MATERIAL FOR THIS EXERCISE Block Start

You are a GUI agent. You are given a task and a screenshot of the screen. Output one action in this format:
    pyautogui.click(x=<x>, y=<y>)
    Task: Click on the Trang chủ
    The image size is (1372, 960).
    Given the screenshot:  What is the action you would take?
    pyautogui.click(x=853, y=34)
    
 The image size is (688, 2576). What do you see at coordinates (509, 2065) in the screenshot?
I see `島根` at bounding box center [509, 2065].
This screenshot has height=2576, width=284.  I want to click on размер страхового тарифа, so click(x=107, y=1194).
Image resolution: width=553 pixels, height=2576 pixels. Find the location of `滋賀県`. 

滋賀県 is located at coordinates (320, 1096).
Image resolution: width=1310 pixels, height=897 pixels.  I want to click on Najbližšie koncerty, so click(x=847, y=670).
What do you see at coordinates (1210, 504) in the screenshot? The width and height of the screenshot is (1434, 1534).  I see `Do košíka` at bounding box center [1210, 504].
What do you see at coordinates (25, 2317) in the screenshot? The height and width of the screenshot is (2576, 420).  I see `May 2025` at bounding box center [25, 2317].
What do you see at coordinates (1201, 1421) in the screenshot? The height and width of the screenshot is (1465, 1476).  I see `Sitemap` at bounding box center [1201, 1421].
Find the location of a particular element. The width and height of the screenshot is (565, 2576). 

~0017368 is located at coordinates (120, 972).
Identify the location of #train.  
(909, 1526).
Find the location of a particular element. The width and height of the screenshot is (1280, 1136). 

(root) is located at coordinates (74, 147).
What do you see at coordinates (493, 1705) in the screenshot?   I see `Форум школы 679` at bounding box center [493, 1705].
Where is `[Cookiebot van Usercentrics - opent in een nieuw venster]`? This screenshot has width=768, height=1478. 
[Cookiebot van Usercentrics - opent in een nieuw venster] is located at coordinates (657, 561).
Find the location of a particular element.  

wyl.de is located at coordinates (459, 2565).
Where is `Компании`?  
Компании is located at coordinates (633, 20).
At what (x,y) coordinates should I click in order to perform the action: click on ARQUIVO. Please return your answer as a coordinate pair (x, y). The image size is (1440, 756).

MATERIAL FOR THIS EXERCISE Block End

→ PROBLEM TO WORK ON
Output nothing but the lines from the one containing "has width=768, height=1478." to the end of the listing, both of those included, exactly as given.

→ ANSWER TO THE EXERCISE
Where is `[Cookiebot van Usercentrics - opent in een nieuw venster]`? This screenshot has width=768, height=1478. 
[Cookiebot van Usercentrics - opent in een nieuw venster] is located at coordinates (657, 561).
Find the location of a particular element.  

wyl.de is located at coordinates (459, 2565).
Where is `Компании`?  
Компании is located at coordinates (633, 20).
At what (x,y) coordinates should I click in order to perform the action: click on ARQUIVO. Please return your answer as a coordinate pair (x, y). The image size is (1440, 756).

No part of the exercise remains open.